Data Model Reference

All core data objects are frozen dataclasses (@dataclass(frozen=True)). They are immutable after construction. Do not use Pydantic for data-plane objects; Pydantic is reserved for configuration models.

Sources: sensegnat/models/

Subject Identity

Throughout the system the canonical subject_id is derived from a NormalizedNetworkEvent as:

subject_id = event.source_user or event.source_host

source_user takes precedence when present. All profiles, findings, and narratives are keyed to this value.
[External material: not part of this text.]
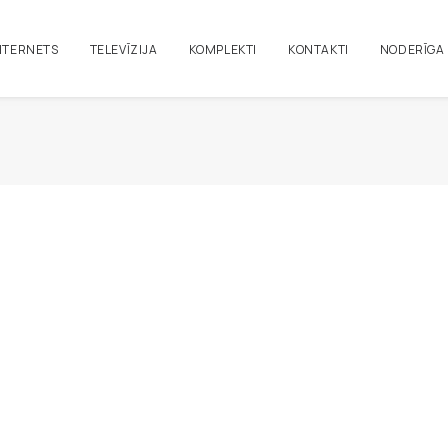
NTERNETS
TELEVĪZIJA
KOMPLEKTI
KONTAKTI
NODERĪGA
Detectors, the ProfileBuilder, and NarrativeBuilder all apply the same rule.

NormalizedNetworkEvent

Module: sensegnat/models/events.py

The unit of telemetry passed through the pipeline. Every adapter produces instances of this class.

@dataclass(frozen=True)
class NormalizedNetworkEvent:
    event_id:         str
    seen_at:          datetime
    source_host:      str
    source_user:      str | None
    destination:      str
    destination_port: int
    protocol:         str
    bytes_out:        int = 0
    bytes_in:         int = 0

Fields

Field	Type	Default	Description
`event_id`	`str`	—	Unique identifier for the event. Adapters use the source-native ID (e.g., Zeek `uid`, Suricata `flow_id`) or generate a UUID.
`seen_at`	`datetime`	—	Observation timestamp. Always timezone-aware (UTC).
`source_host`	`str`	—	Originating host; IPv4, hostname, or FQDN as provided by the source.
`source_user`	`str \\| None`	—	Authenticated user identity if available. `None` when the source carries no user context (e.g., Zeek conn.log, Suricata EVE).
`destination`	`str`	—	Destination IPv4 address.
`destination_port`	`int`	—	Destination TCP/UDP port.
`protocol`	`str`	—	Transport protocol, lowercased: `"tcp"`, `"udp"`, `"icmp"`, etc.
`bytes_out`	`int`	`0`	Bytes sent from source to destination. `0` when not available.
`bytes_in`	`int`	`0`	Bytes received from destination by source. `0` when not available.

Notes

seen_at must be timezone-aware. Adapters that parse naive timestamps attach timezone.utc before constructing the event.
protocol is always lowercased at parse time by all built-in adapters.
bytes_out and bytes_in are informational; no detector currently fires on byte counts alone.

BehaviorProfile

Module: sensegnat/models/entities.py

A per-subject behavioral baseline accumulating the set of destinations, ports, and protocols observed over the profiling window.

@dataclass(frozen=True)
class BehaviorProfile:
    profile_id:           str
    subject_id:           str
    peer_group:           str | None        = None
    common_destinations:  FrozenSet[str]    = frozenset()
    common_ports:         FrozenSet[int]    = frozenset()
    common_protocols:     FrozenSet[str]    = frozenset()

Fields

Field	Type	Default	Description
`profile_id`	`str`	—	Unique identifier for this profile record. Typically `"profile-{subject_id}"`.
`subject_id`	`str`	—	The canonical subject this profile describes (`source_user or source_host`).
`peer_group`	`str \\| None`	`None`	Name of the peer group this subject belongs to. `None` if the subject is not in any group. Empty string is also accepted but `None` is canonical for “no group”.
`common_destinations`	`FrozenSet[str]`	`frozenset()`	Set of destination IP addresses seen for this subject.
`common_ports`	`FrozenSet[int]`	`frozenset()`	Set of destination ports seen for this subject.
`common_protocols`	`FrozenSet[str]`	`frozenset()`	Set of transport protocols seen for this subject.

Methods

`merge(incoming: BehaviorProfile) -> BehaviorProfile`

Returns a new BehaviorProfile whose observation sets are the union of self and incoming. The profile_id and subject_id from self are preserved. The peer_group from incoming is used, allowing policy updates to propagate on re-seed.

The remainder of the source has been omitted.